W wywiadzie dla telewizji Sky News, książę Walii stwierdził, że jednym z głównych powodów trudnej sytuacji w Syrii są zmiany klimatu, których świat nie zdołał opanować.
Książę Karol rozmawiał z dziennikarzem Sky News przed zamachami, do których doszło w Paryżu. Powiedział wówczas, że u źródła syryjskiej wojny, terroryzmu oraz kryzysu imigranckiego leżą zmiany klimatyczne.
Już 20 lat temu część osób zwracała uwagę, że jeśli nie poświęcimy więcej miejsca zmianom klimatycznym, bardzo szybko dojdzie do konfliktów powodowanych brakiem zasobów naturalnych, a skumulowane efekty zmian klimatu sprawią, że ludzie będą się przemieszczać – powiedział książę Walii.
Czytaj także: Stan współczesnej oświaty.
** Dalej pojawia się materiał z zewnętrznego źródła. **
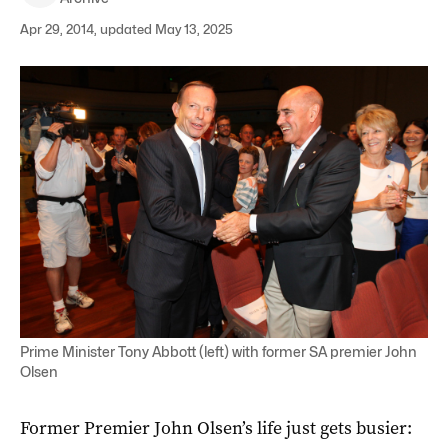
Apr 29, 2014, updated May 13, 2025
Prime Minister Tony Abbott (left) with former SA premier John
Olsen
Former Premier John Olsen’s life just gets busier: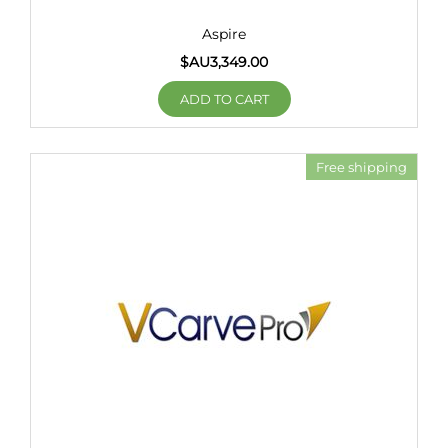
Aspire
$AU
3,349.00
ADD TO CART
Free shipping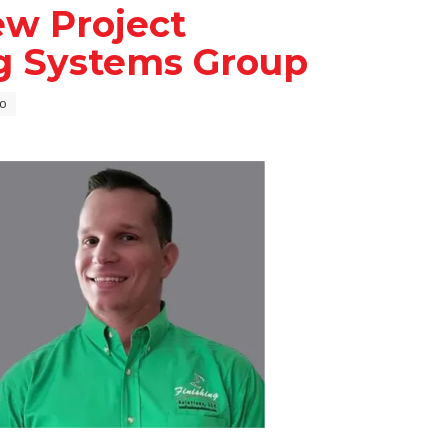
ew Project
ng Systems Group
o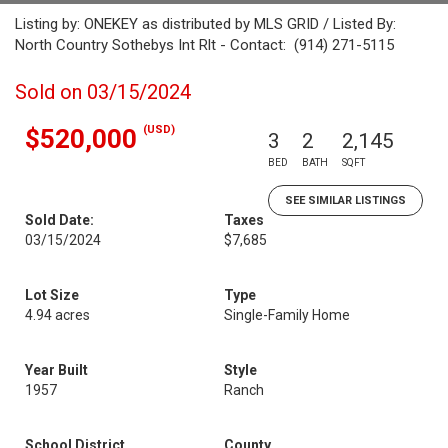
Listing by: ONEKEY as distributed by MLS GRID / Listed By:
North Country Sothebys Int Rlt - Contact: (914) 271-5115
Sold on 03/15/2024
(USD)
$520,000
3
2
2,145
BED
BATH
SQFT
SEE SIMILAR LISTINGS
Sold Date:
Taxes
03/15/2024
$7,685
Lot Size
Type
4.94 acres
Single-Family Home
Year Built
Style
1957
Ranch
School District
County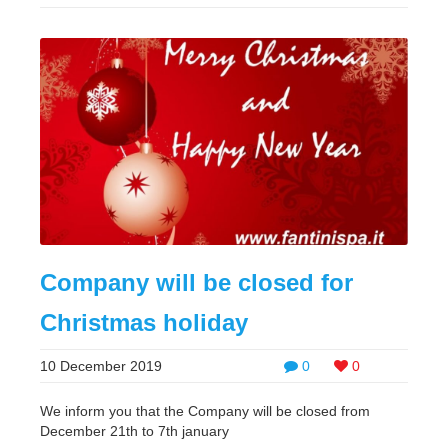
Company will be closed for
Christmas holiday
10 December 2019
0
0
We inform you that the Company will be closed from
December 21th to 7th january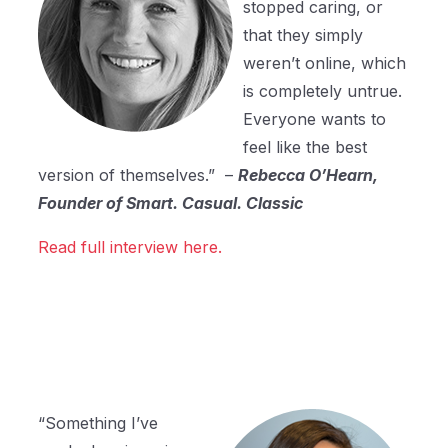
stopped caring, or
that they simply
weren’t online, which
is completely untrue.
Everyone wants to
feel like the best
version of themselves.” –
Rebecca O’Hearn,
Founder of Smart. Casual. Classic
Read full interview here.
“Something I’ve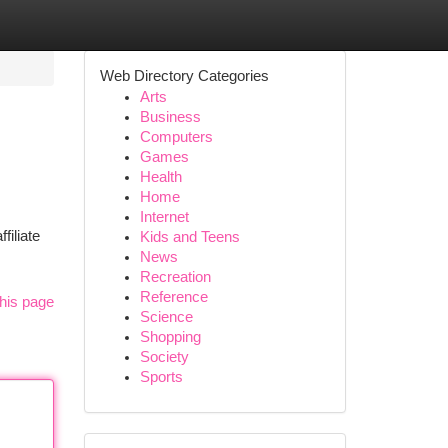
Web Directory Categories
Arts
Business
Computers
Games
Health
Home
Internet
filiate
Kids and Teens
News
Recreation
Reference
his page
Science
Shopping
Society
Sports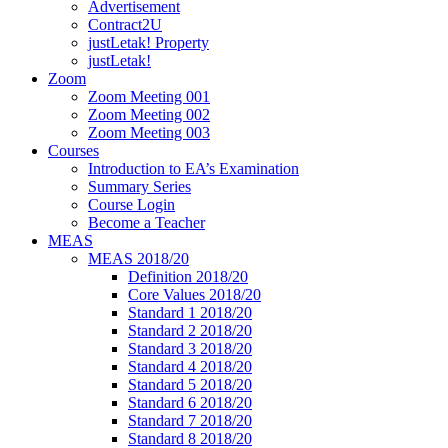
Advertisement
Contract2U
justLetak! Property
justLetak!
Zoom
Zoom Meeting 001
Zoom Meeting 002
Zoom Meeting 003
Courses
Introduction to EA’s Examination
Summary Series
Course Login
Become a Teacher
MEAS
MEAS 2018/20
Definition 2018/20
Core Values 2018/20
Standard 1 2018/20
Standard 2 2018/20
Standard 3 2018/20
Standard 4 2018/20
Standard 5 2018/20
Standard 6 2018/20
Standard 7 2018/20
Standard 8 2018/20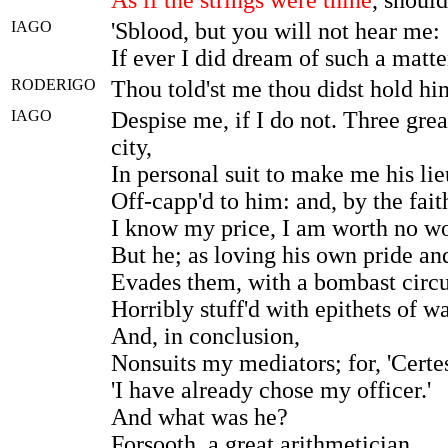
IAGO
'Sblood, but you will not hear me:
If ever I did dream of such a matt
RODERIGO
Thou told'st me thou didst hold him
IAGO
Despise me, if I do not. Three grea
city,
In personal suit to make me his lie
Off-capp'd to him: and, by the fait
I know my price, I am worth no wo
But he; as loving his own pride an
Evades them, with a bombast circ
Horribly stuff'd with epithets of wa
And, in conclusion,
Nonsuits my mediators; for, 'Certes
'I have already chose my officer.'
And what was he?
Forsooth, a great arithmetician,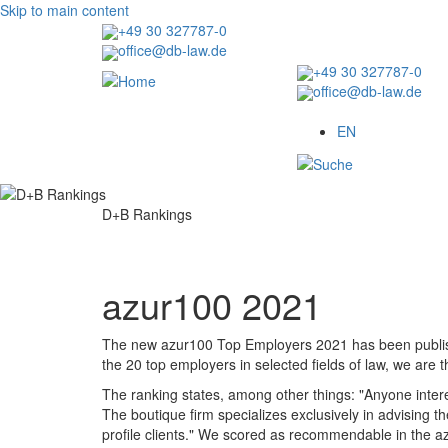
Skip to main content
+49 30 327787-0
office@db-law.de
+49 30 327787-0
office@db-law.de
Menu
EN
D+B Rankings
azur100 2021
The new azur100 Top Employers 2021 has been publis
the 20 top employers in selected fields of law, we are th
The ranking states, among other things: "Anyone intere
The boutique firm specializes exclusively in advising th
profile clients." We scored as recommendable in the azu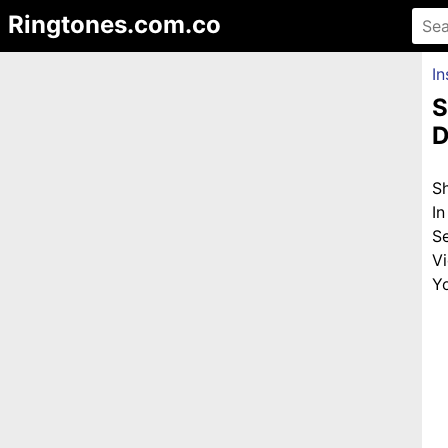
Ringtones.com.co
In
S
D
S
I
S
V
Yo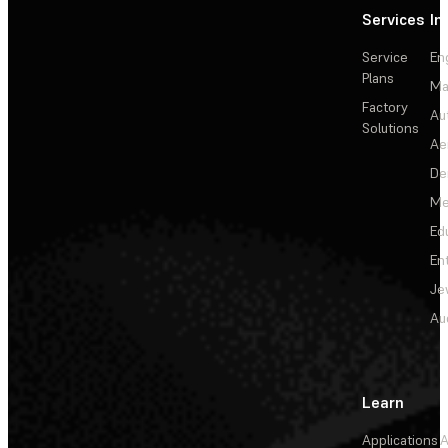
Services
In
Service
En
Plans
Ma
Factory
Au
Solutions
Ae
De
Me
Ed
En
Je
Au
Learn
Applications
A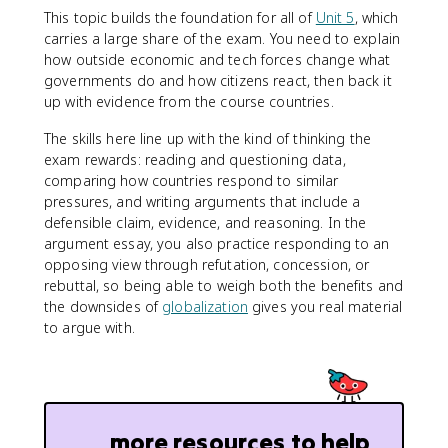
This topic builds the foundation for all of
Unit 5
, which
carries a large share of the exam. You need to explain
how outside economic and tech forces change what
governments do and how citizens react, then back it
up with evidence from the course countries.
The skills here line up with the kind of thinking the
exam rewards: reading and questioning data,
comparing how countries respond to similar
pressures, and writing arguments that include a
defensible claim, evidence, and reasoning. In the
argument essay, you also practice responding to an
opposing view through refutation, concession, or
rebuttal, so being able to weigh both the benefits and
the downsides of
globalization
gives you real material
to argue with.
more resources to help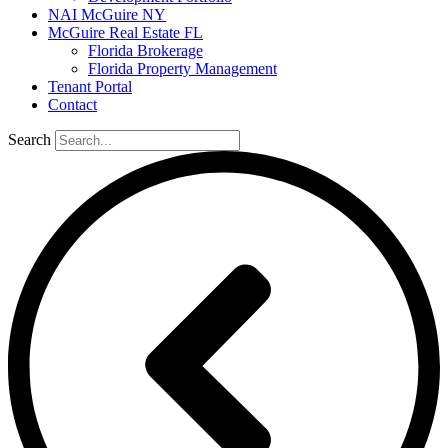
NAI McGuire NY
McGuire Real Estate FL
Florida Brokerage
Florida Property Management
Tenant Portal
Contact
Search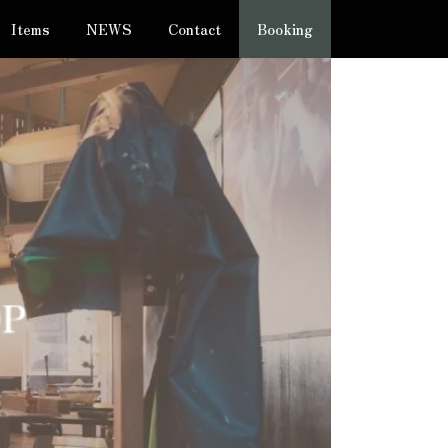
Items
NEWS
Contact
Booking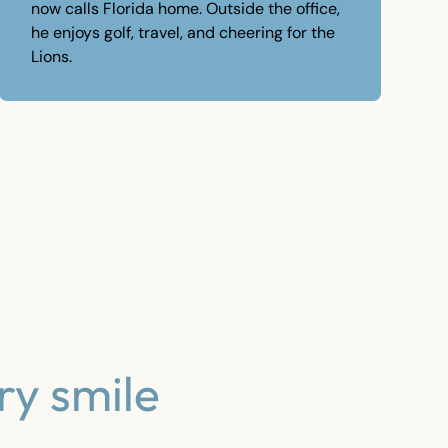
now calls Florida home. Outside the office,
he enjoys golf, travel, and cheering for the
Lions.
ry smile
Clear Aligners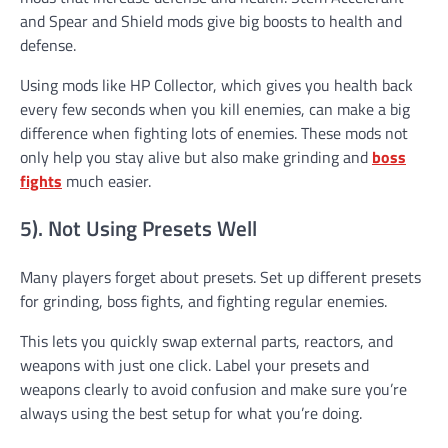
and Spear and Shield mods give big boosts to health and
defense.
Using mods like HP Collector, which gives you health back
every few seconds when you kill enemies, can make a big
difference when fighting lots of enemies. These mods not
only help you stay alive but also make grinding and
boss
fights
much easier.
5). Not Using Presets Well
Many players forget about presets. Set up different presets
for grinding, boss fights, and fighting regular enemies.
This lets you quickly swap external parts, reactors, and
weapons with just one click. Label your presets and
weapons clearly to avoid confusion and make sure you’re
always using the best setup for what you’re doing.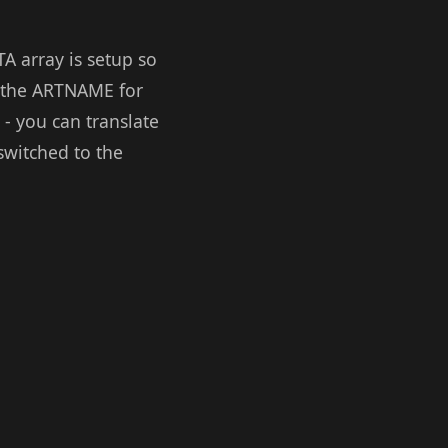
A array is setup so
t the ARTNAME for
- you can translate
switched to the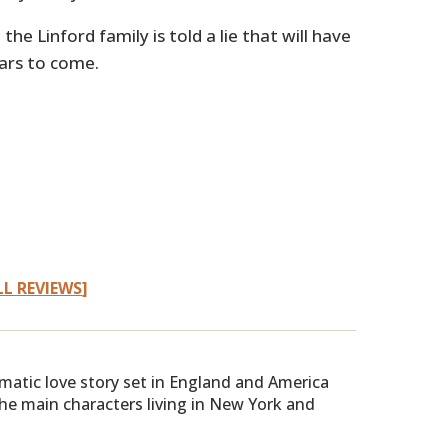
the Linford family is told a lie that will have
ars to come.
LL REVIEWS
]
amatic love story set in England and America
he main characters living in New York and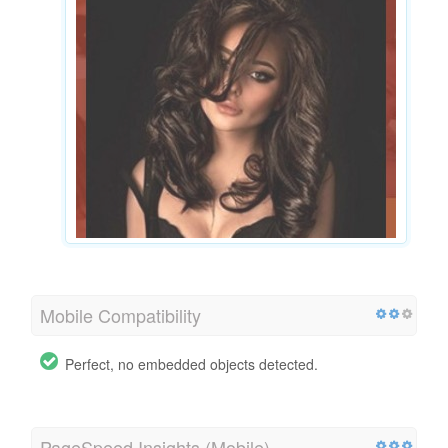
Mobile Compatibility
Perfect, no embedded objects detected.
PageSpeed Insights (Mobile)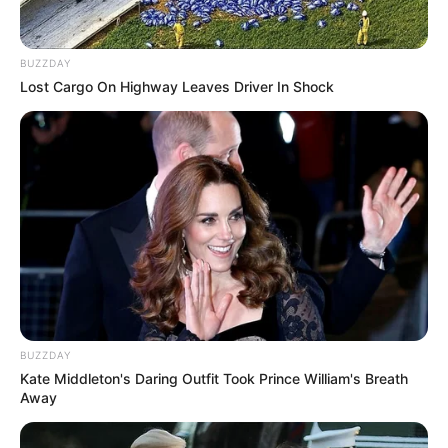
BUZZDAY
Lost Cargo On Highway Leaves Driver In Shock
Trending
Comments
Latest
Bad News for everyone living in South Africa this
morning As Nigerian Threaten To Take Over SA
SEPTEMBER 11, 2024
South Africa is finished|| Look over 100 illegal
foreigner were caught bringing into the country
BUZZDAY
SEPTEMBER 10, 2024
Kate Middleton's Daring Outfit Took Prince William's Breath
Away
Look what Dr Nandipha’s mother spotted doing
in court yesterday
SEPTEMBER 10, 2024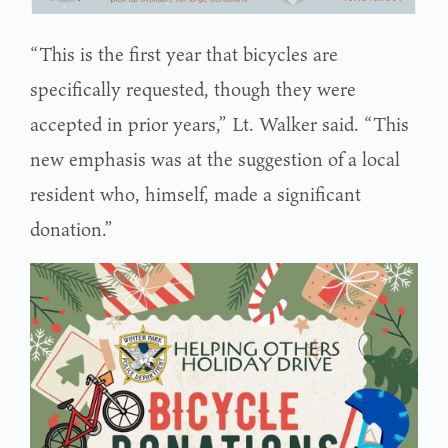
“This is the first year that bicycles are
specifically requested, though they were
accepted in prior years,” Lt. Walker said. “This
new emphasis was at the suggestion of a local
resident who, himself, made a significant
donation.”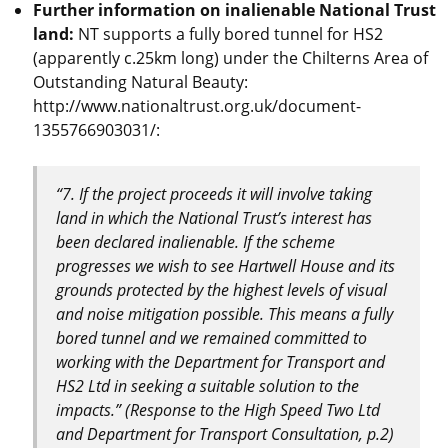
Further information on inalienable National Trust
land:
NT supports a fully bored tunnel for HS2
(apparently c.25km long) under the Chilterns Area of
Outstanding Natural Beauty:
http://www.nationaltrust.org.uk/document-
1355766903031/:
“7. If the project proceeds it will involve taking
land in which the National Trust’s interest has
been declared inalienable. If the scheme
progresses we wish to see Hartwell House and its
grounds protected by the highest levels of visual
and noise mitigation possible. This means a fully
bored tunnel and we remained committed to
working with the Department for Transport and
HS2 Ltd in seeking a suitable solution to the
impacts.” (Response to the High Speed Two Ltd
and Department for Transport Consultation, p.2)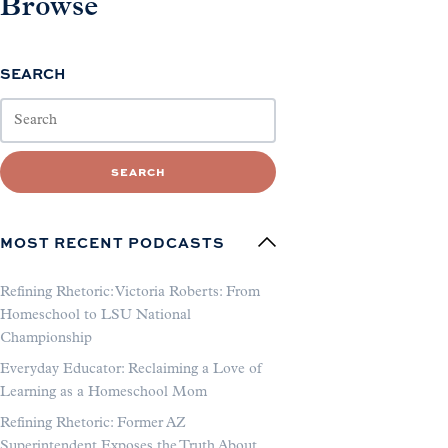
Browse
SEARCH
SEARCH
MOST RECENT PODCASTS
Refining Rhetoric: Victoria Roberts: From
Homeschool to LSU National
Championship
Everyday Educator: Reclaiming a Love of
Learning as a Homeschool Mom
Refining Rhetoric: Former AZ
Superintendent Exposes the Truth About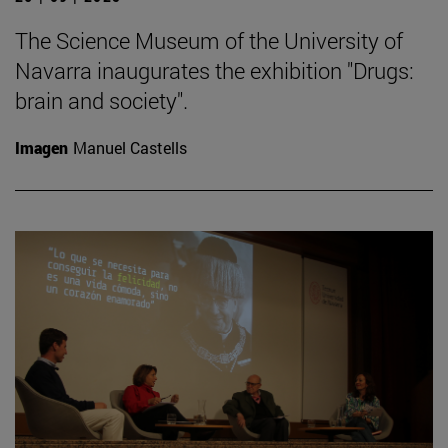
The Science Museum of the University of
Navarra inaugurates the exhibition "Drugs:
brain and society".
Imagen
Manuel Castells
Czy czas na radykalne zmiany?
Podkreślił również, że kilka lat temu w Syrii miała miejsce susza, która sprawiła, że ludność wiejska zmuszona była przenieść się do miast. Karol jest przekonany, że istnieje bezpośredni związek między zmianami klimatu, a obecnymi konfliktami i terroryzmem.
Nigdy nie zwracamy uwagi na to, co znajduje się u podłoża problemu, a są to szkody, które wyrządzamy środowisku – przestrzegł Karol.
Książę Walii uważa również, że jeśli na poważnie nie zajmiemy się kwestiami klimatu, czekają nas problemy jeszcze większe od obecnych.